In the case of WNWD, an update to the market this morning on the first six months of the year, demonstrates continued and impressive organic growth which importantly sees a break into profit clearly on the horizon.


I have spoken with the CEO Ami Daniel a number of times now and caught up again with him this morning, where he sounded upbeat along with a cautiously optimistic tone.


For the first six months of the full year 2024, WNWD has seen a marked increase in revenue to $17.6m against the corresponding period's $12.8m.


That looks an excellent result and highlights the potential moving forward, which sees Daniel pointing out that as revenue grows alongside a stable level of investment, the numbers are only going to go one way.
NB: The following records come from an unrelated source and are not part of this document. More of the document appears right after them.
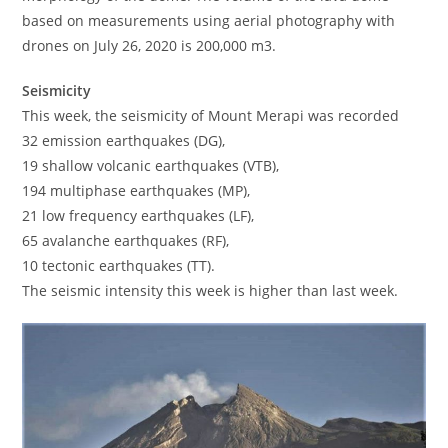
based on measurements using aerial photography with
drones on July 26, 2020 is 200,000 m3.
Seismicity
This week, the seismicity of Mount Merapi was recorded
32 emission earthquakes (DG),
19 shallow volcanic earthquakes (VTB),
194 multiphase earthquakes (MP),
21 low frequency earthquakes (LF),
65 avalanche earthquakes (RF),
10 tectonic earthquakes (TT).
The seismic intensity this week is higher than last week.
With some excellent and increasing Logos signed up, a strong level of retention and blue-chip channel partners such as The London Stock Exchange, it is not surprising to hear Daniel reaffirm his confidence of delivery.


This sees the company on track to achieve an EBITDA break-even run rate during FY24, where with revenue tracking slightly ahead of expectations, positions the company well for the all-important move into recognisable and sustainable profits.


The company is highly active and disruptive across the space it serves which is focused on an AI-based risk management SaaS platform for the global shipping, energy and related maritime logistics and trade finance ecosystems.


The software allows customers to monitor, assess & predict trade vessel compliance with sanctions and track individual sea cargo containers in real-time and predict ETA and delays.


That makes it highly attractive and scalable, where it already secured an early run in a sector that historically has been slow to embrace and adopt change.  


Looking ahead, Daniel sees the market and opportunities expanding and in that context, it is perhaps worth focusing on a comment from last month's note released by Broker Panmure.


“Quality emerging data businesses are rare, and we think investors should be buying now before a large re-rating commences” Looking further ahead to the medium term the Broker added, “Looking further out we have said we expect WNWD to be benchmarked against best in class peers (RELX and GlobalData which tend to trade around an average of 7x prospective EV/Revenue) as it becomes more obvious what the LT margin potential is post breakeven being achieved.


On May 20th we said if we were to value the stock on this basis and with no discount for 2025 the implied value would be 283p and for 2026 326p. We also noted that if based on Global best in class peers (Verisk, S&P and Moodys) the 2025 and 2026 implied values would be 433p and 496p respectively. We have also flagged the recent transaction in the UK data market involving GlobalData selling a minority stake in a subsidiary for 11.1x revenues underlines the valuation potential of quality data assets.”


Whilst such comments and assumptions should, in my view, always be treated with a degree of caution, there is clearly a potentially exciting and highly rewarding story in play here and the comments are worthy of taking on board.


Not without risks of course, but the previous more speculative nature of the investment case is now being superseded by a real growth prospect which is underpinned by a healthy net cash position that is expected to end the year at circa $16m.